“Free trade has been proven, time and again, as a reliable path to economic development. It pushes the public and private sectors alike toward greater accountability and transparency. It lifts people out of poverty, and while it can force unsettling changes on a society, those changes prove to be worthwhile in a very short time.”

Jonah Goldberg

The African Continental Free Trade Area (AfCFTA) is a significant step in achieving Africa’s economic integration, by creating a market for the free movement of goods and the expansion of businesses and investments across the continent. The pact seeks to advance domestic and foreign investment; accelerate industrial development to promote the growth of regional value chains; progressively liberalize trading services across the African continent and play an important role in the continent’s post-pandemic recovery.

To take advantage of the agreement’s potential benefits and ensure sustainability, there are challenges to overcome. These include reducing the infrastructure deficit (notably in roads and ports) by consolidating operational processes;  reducing critical tariff and non-tariff barriers to trade (NTBs), such as artificial borders, unnecessary customs and administrative requirements,  (lack of coordination or standardization in regulations, burdensome procedures for clearing goods and barriers to obtaining a visa)  that directly affect the capacity of economies to move  merchandise within and outside their borders. The removal of trade barriers to facilitate the free movement of goods, services, and people across Africa, will position the continent towards experiencing an increase in combined consumer and business spending up to an estimated $6.7 trillion by 2030.

Trade-induced income inequality, a potential side effect from implementation of the agreement is likely to be country-specific, but where present, it poses a challenge to policymakers. Although more research is required in this regard, the proposed gradual removal of NTBs in the wake of the operating agreement means that AfCFTA-induced inequality may not rise rapidly, giving policy makers more than enough time to assess the implications of trade opening as they occur and take remedial measures.

The African Continental Free Trade Area (AfCFTA) agreement also raises concerns about the deterioration of government-funded public-health systems, increasing disparities in access to health care and the ever – present medical brain drain.  The free movement of people increases the risk of diseases spreading across borders, especially given the weak disease-surveillance systems and insecurity in several African countries. Infectious diseases, such as COVID-19, may spread further and faster, as well as increases in instances of obesity, diabetes, and heart diseases as noted with the introduction of other trade agreements, according to epidemiologists. The Consumption of processed foods and sugared beverages, for example, increased in several Pacific Island countries after import taxes on these products were removed, giving rise to unanticipated health outcomes. Tobacco and alcohol consumption may also rise if large multinational corporations use existing rules to force countries to lift advertising restrictions on these products.           
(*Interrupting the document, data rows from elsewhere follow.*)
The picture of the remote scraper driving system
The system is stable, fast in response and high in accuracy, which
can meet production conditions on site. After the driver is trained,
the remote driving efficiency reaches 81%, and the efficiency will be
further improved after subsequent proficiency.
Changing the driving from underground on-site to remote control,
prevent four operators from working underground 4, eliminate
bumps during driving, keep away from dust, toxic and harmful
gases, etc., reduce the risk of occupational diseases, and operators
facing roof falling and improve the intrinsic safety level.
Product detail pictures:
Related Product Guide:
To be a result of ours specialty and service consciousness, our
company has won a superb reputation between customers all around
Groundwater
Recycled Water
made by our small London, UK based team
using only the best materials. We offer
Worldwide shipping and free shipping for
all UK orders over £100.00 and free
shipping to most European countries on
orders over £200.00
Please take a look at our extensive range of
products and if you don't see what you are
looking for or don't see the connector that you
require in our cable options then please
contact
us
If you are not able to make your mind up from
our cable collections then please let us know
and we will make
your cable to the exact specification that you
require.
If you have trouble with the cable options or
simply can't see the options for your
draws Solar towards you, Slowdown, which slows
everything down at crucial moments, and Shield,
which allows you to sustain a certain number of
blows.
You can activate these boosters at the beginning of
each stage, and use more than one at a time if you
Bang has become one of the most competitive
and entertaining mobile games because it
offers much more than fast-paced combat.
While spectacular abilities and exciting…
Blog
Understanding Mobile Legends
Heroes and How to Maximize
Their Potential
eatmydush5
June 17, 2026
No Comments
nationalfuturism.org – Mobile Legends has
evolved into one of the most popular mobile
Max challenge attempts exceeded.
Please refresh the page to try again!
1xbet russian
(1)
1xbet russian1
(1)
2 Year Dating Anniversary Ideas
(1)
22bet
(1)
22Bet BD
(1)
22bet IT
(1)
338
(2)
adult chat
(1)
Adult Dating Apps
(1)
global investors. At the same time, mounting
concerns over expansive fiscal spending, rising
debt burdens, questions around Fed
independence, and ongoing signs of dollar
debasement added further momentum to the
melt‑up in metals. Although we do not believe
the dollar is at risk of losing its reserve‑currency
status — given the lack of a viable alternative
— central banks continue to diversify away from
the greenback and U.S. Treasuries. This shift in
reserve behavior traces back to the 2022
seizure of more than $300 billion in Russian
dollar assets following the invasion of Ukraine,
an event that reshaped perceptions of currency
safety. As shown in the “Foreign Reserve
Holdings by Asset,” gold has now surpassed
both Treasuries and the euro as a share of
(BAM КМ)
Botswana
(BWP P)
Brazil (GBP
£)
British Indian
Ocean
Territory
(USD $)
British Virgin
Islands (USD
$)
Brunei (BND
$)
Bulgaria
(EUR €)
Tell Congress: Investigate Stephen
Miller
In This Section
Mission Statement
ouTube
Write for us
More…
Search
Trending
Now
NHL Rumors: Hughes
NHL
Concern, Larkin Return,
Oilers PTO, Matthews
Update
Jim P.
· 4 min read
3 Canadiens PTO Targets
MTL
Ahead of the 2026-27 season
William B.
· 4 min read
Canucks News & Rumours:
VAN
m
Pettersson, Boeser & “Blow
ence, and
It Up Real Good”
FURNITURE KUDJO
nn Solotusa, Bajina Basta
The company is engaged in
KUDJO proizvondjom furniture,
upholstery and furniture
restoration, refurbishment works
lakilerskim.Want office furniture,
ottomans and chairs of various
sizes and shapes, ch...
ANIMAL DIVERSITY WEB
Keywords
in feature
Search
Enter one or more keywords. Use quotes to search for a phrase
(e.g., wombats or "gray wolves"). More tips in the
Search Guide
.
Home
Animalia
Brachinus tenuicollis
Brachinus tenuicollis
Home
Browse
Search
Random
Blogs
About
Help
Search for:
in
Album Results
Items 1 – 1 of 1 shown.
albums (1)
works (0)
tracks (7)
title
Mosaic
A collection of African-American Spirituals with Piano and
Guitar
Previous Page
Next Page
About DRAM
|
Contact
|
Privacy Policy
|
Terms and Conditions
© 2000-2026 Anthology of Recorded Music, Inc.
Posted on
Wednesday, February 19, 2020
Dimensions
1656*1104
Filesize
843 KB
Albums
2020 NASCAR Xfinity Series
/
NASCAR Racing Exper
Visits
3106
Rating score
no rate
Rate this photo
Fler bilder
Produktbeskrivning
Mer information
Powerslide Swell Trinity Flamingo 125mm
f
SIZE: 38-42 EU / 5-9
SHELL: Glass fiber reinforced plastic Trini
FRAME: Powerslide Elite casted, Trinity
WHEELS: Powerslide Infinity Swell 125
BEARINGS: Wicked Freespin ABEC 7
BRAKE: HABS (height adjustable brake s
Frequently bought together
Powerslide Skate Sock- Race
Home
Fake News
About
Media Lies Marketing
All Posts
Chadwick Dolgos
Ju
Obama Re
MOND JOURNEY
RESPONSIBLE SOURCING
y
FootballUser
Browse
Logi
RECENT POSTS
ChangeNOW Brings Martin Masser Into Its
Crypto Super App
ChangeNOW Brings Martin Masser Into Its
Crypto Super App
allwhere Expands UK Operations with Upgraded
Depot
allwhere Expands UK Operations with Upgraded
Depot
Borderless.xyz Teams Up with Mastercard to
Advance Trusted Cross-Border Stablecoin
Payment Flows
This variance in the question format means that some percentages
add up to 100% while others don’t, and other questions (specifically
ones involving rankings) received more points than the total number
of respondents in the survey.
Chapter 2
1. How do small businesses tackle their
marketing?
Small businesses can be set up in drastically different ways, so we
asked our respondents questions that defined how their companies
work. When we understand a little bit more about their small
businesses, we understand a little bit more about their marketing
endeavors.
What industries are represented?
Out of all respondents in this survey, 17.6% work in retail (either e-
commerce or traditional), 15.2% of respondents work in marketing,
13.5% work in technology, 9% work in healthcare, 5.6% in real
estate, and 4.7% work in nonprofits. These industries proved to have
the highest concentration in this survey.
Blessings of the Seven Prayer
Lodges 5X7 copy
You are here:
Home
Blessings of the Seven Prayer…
The AfCFTA free-movement rules, like other trade treaties, will allow people to access government-funded health services in any member country. The number of foreign patients seeking treatment in countries with relatively strong health-care systems, such as Kenya and Uganda, is likely to rise sharply. Citizens of these destination countries, on the other hand, will feel the pinch as already under resourced medical services are stretched even further.

The new free-trade zone is also expected to stimulate growth in the private health care sector, including medical tourism. For example, as the demand for cancer treatment grows, visa-free travel will allow people in African countries that lack radiotherapy services to seek treatment elsewhere. However, there is a drawback to this expansion. Private health care and medical tourism encourage clinicians to move from poorer to wealthier economies and from public to private health care employers. As a result, public-health systems become weaker and understaffed, particularly in disadvantaged countries.

There is also concern that big pharmaceutical companies will advocate for restrictions on generic drug imports into the Free Trade Area, as happened in Guatemala after the Central America Free Trade Agreement went into effect. Such restrictions raise the cost of drugs, disproportionately affecting the poor.

From the African Union’s perspective, the AfCFTA is a great step toward integrating the continent and promoting regional trade. This is an opportunity for African governments, to learn from the past experiences of other trading blocs and develop appropriate structures to mitigate the unintended consequences associated with open trade policies.